Therefore, these Old Testament prophets were singled out as being able to hear from God, and the Word they heard was either a Word of Remembrance of God’s promises and commandments from the past, a Word of Instruction or Commandment for the present, or a Word of Foresight for the future.
But with the New Covenant and the advent of the Holy Spirit who is given as a gift to all, such distinction between Prophets and believers is no more.
“And it shall come to pass afterward, [that] I will pour out my spirit upon all flesh; and your sons and your daughters shall prophesy…” Joel 2: 28
Now every true Christian is a prophet because every true Christian possesses the Holy Spirit who’s constantly at work changing his life as a testimony to the glory of Jesus Christ.

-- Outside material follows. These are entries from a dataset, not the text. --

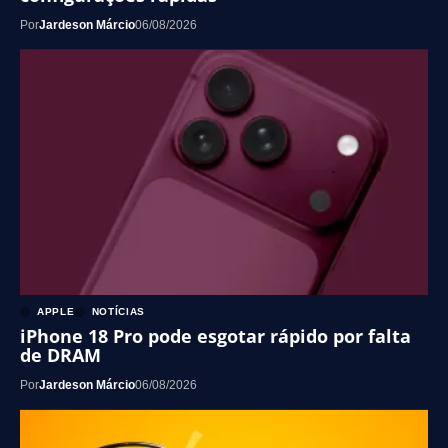
Por
Jardeson Márcio
06/08/2026
APPLE
NOTÍCIAS
iPhone 18 Pro pode esgotar rápido por falta
de DRAM
Por
Jardeson Márcio
06/08/2026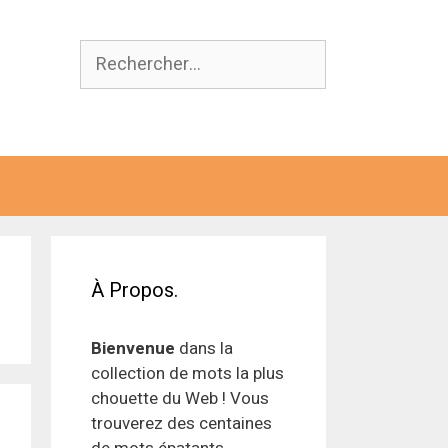
Rechercher :
À Propos.
Bienvenue
dans la
collection de mots la plus
chouette du Web ! Vous
trouverez des centaines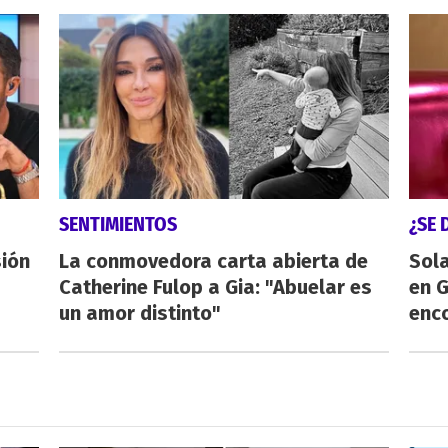
SENTIMIENTOS
¿SE 
sión
La conmovedora carta abierta de
Sol
Catherine Fulop a Gia: "Abuelar es
en 
un amor distinto"
enco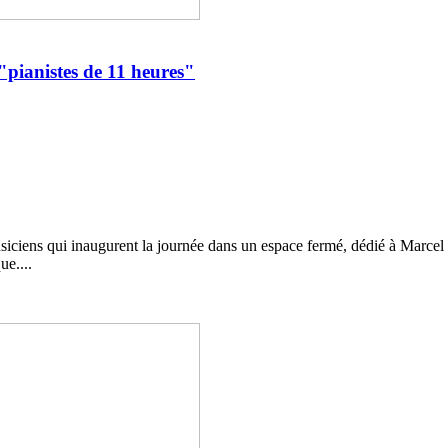
"pianistes de 11 heures"
musiciens qui inaugurent la journée dans un espace fermé, dédié à Marcel
ue....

“For the testimony of Jesus is the spirit of prophecy.” Revelation 19:10
That’s exactly what we Christians do. We testify through various spiritual gifts of the reality and of the presence of Jesus Christ in our lives.
“Now to each one the manifestation of the Spirit is given for the common good. To one there is given through the Spirit a message of wisdom, to another a message of knowledge by means of the same Spirit, to another faith by the same Spirit, to another gifts of healing by that one Spirit, to another mighty works, to another prophecy, to another distinguishing between spirits, to another speaking in different kinds of languages, and to still another the interpretation of languages. All these are the work of one and the same Spirit, and he distributes them to each one, just as he determines.” 1 Corinthians 12: 7-11
The Holy Spirit is hard at work transforming us into the perfect image of Christ. That is why the Apostle Paul said the following:
“For you can all prophesy in turn so that everyone may be instructed and encouraged.” 1 Corinthians 14:31
Therefore, it makes sense that immediately after the Apostles are mentioned, God singles out the Prophets in Ephesians 4:11. The Prophets are all of us Christians. No one else can be above us, except Christ Himself.

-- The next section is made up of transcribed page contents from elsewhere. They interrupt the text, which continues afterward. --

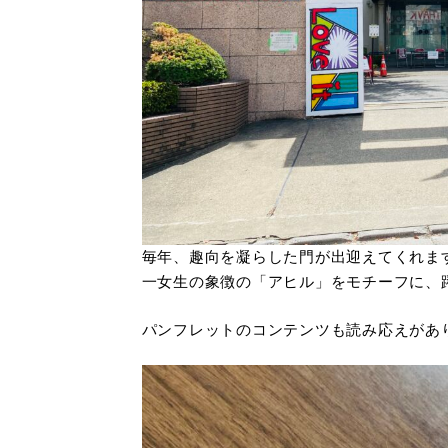
毎年、趣向を凝らした門が出迎えてくれま
一女生の象徴の「アヒル」をモチーフに、
パンフレットのコンテンツも読み応えがあ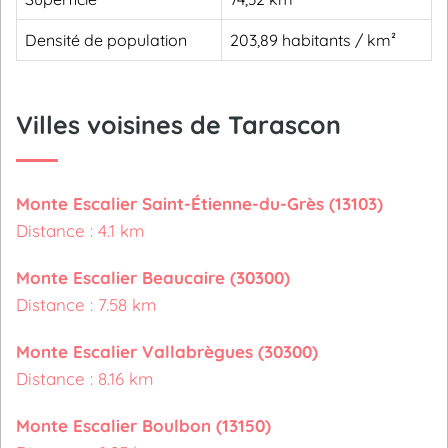
Densité de population
203,89 habitants / km²
Villes voisines de Tarascon
Monte Escalier Saint-Étienne-du-Grès (13103)
Distance : 4.1 km
Monte Escalier Beaucaire (30300)
Distance : 7.58 km
Monte Escalier Vallabrègues (30300)
Distance : 8.16 km
Monte Escalier Boulbon (13150)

“But I want you to understand that the head of every man is Christ, the head of a wife is her husband, and the head of Christ is God.” 1 Corinthians 11:3
Even when the Apostles were alive they couldn’t lord it over their fellow Christians.
“Not that we have dominion over your faith…” 2 Corinthians 1: 24
All of us Christians are the Prophets standing on the Foundation of the Apostles and of Jesus the Cornerstone.
“But watch thou in all things, endure afflictions, do the work of an evangelist, make full proof of thy ministry.” 2 Timothy 4: 5
Don’t you just love the way Paul phrased that? He didn’t tell Timothy to be an Evangelist. He told him to do the work of an Evangelist. He was avoiding dolling out titles as mentioned earlier.
The work of an Evangelist is to take the Gospel to the unbelievers and teach them the doctrine of Christ. Here’s how Jesus sent them out.
“…the Lord appointed other seventy also, and sent them two and two before his face into every city and place…” Luke 10: 1
God is a stickler when it comes to follow procedures. No Evangelist should go out on his own.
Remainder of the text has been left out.